Op_kernel.cc:1192 Out of range: Attempted to repeat an empty dataset infinitely

Hi,

I’m trying out the latest tensorflow version (until now was running an older TF one, from a month ago) and I keep on having the same issues with a larger dataset than toy-ende:

2018-02-04 13:11:24.924583: W tensorflow/core/framework/op_kernel.cc:1192] Out of range: Attempted to repeat an empty dataset infinitely.

When I switch back to the older version (a month ago) I don’t get the same error. The dataset I feed is maybe beyond input limits? It’s a 2GB file with 1m samples of max length 512 per sample.
Running the toy-ende works as expected, I only face the issue with other dataset.

Thank you!

Hello,

We had success running trainings on datasets with up to 22M examples so dataset sizes should not be an issue.

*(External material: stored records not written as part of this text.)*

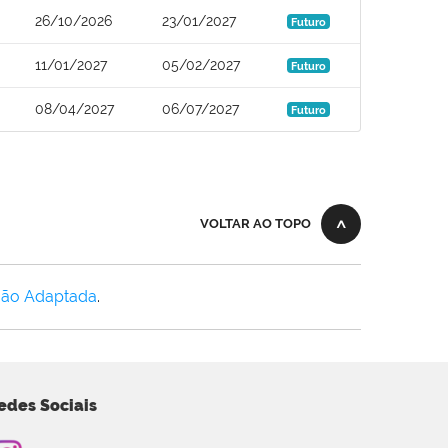
26/10/2026
23/01/2027
Futuro
11/01/2027
05/02/2027
Futuro
08/04/2027
06/07/2027
Futuro
VOLTAR AO TOPO
Não Adaptada
.
edes Sociais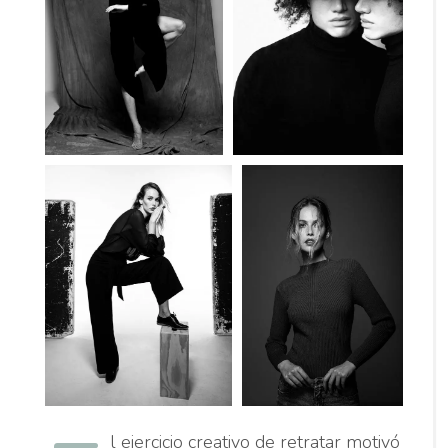
l ejercicio creativo de retratar motivó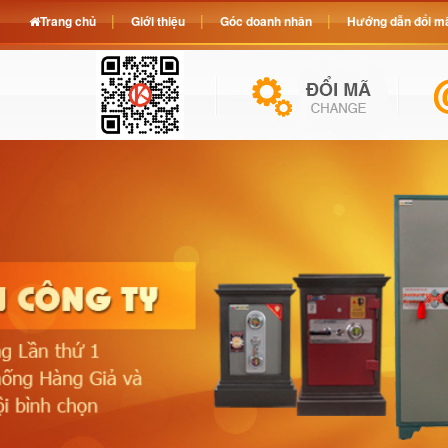
Trang chủ
Giới thiệu
Góc doanh nhân
Hướng dẫn đổi mã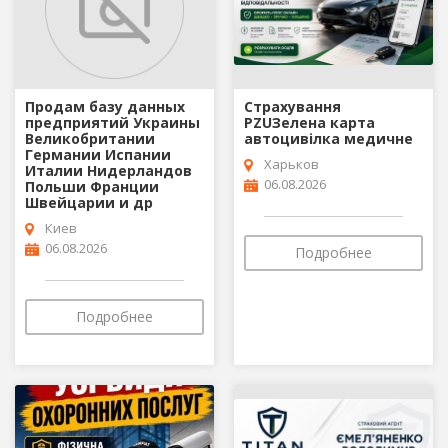
Продам базу данных
Страхування
предприятий Украины
PZUЗелена карта
Великобритании
автоцивілка медичне
Германии Испании
Харьков
Италии Нидерландов
06.08.2026
Польши Франции
Швейцарии и др
Киев
06.08.2026
Подробнее
Подробнее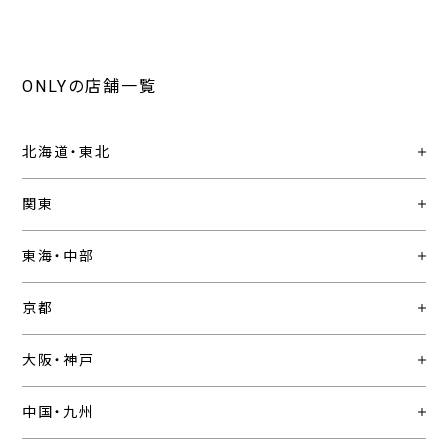
ONLYの店舗一覧
北海道・東北
関東
東海・中部
京都
大阪・神戸
中国・九州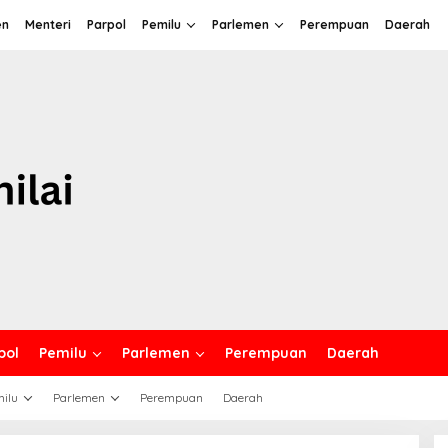
en
Menteri
Parpol
Pemilu
Parlemen
Perempuan
Daerah
pol
Pemilu
Parlemen
Perempuan
Daerah
ilu
Parlemen
Perempuan
Daerah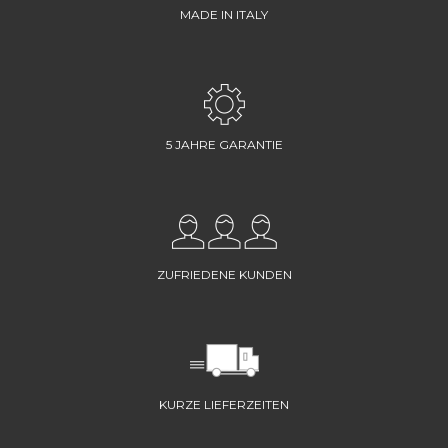
MADE IN ITALY
5 JAHRE GARANTIE
ZUFRIEDENE KUNDEN
KURZE LIEFERZEITEN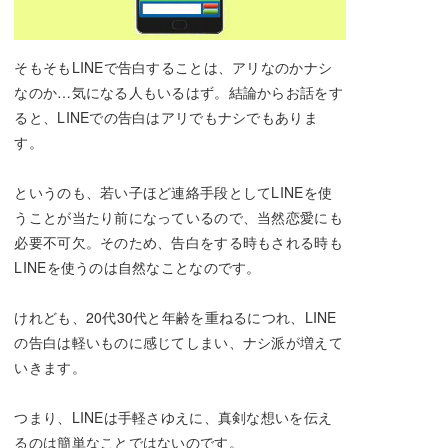
そもそもLINEで告白することは、アリなのかナシ
なのか…気になる人もいるはず。結論からお話をす
ると、LINEでの告白はアリでもナシでもありま
す。
というのも、若い子ほど連絡手段としてLINEを使
うことが当たり前になっているので、当然恋愛にも
必要不可欠。そのため、告白をする時もされる時も
LINEを使うのは自然なことなのです。
けれども、20代30代と年齢を重ねるにつれ、LINE
の告白は軽いものに感じてしまい、ナシ派が増えて
いきます。
つまり、LINEは手軽さゆえに、真剣な想いを伝え
るのは簡単なことではないのです。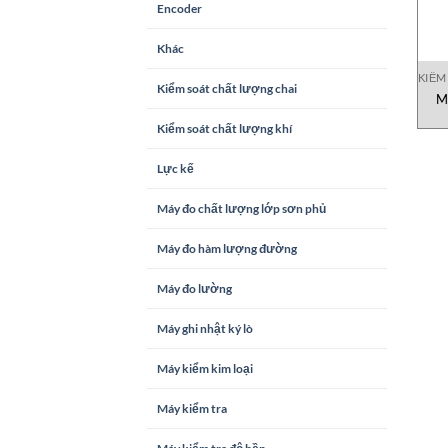
Encoder
Khác
KIỂM
Kiểm soát chất lượng chai
M
Kiểm soát chất lượng khí
Lực kế
Máy đo chất lượng lớp sơn phủ
Máy đo hàm lượng đường
Máy đo lường
Máy ghi nhật ký lò
Máy kiểm kim loại
Máy kiểm tra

What values did you assign to:

  • maximum_features_length
  • maximum_labels_length

in your run configuration?

It seems like all your training examples were filtered out. Also, what TensorFlow version are you using?

Thanks for the quick reply!

In my dataset input length is max 512 and output max is 10.
I tried several config params for length:

maximum_features_length = 512
maximum_labels_length = 10

and
maximum_features_length = 60
maximum_labels_length = 10

Getting same results, with the warning with current version of Open NMT, no issue with 1 month old version.
The TF version is 1.4.1 and I didn’t change it.

Can you share the complete configuration if that’s possible?

EDIT: I get this message when the training files are actually empty.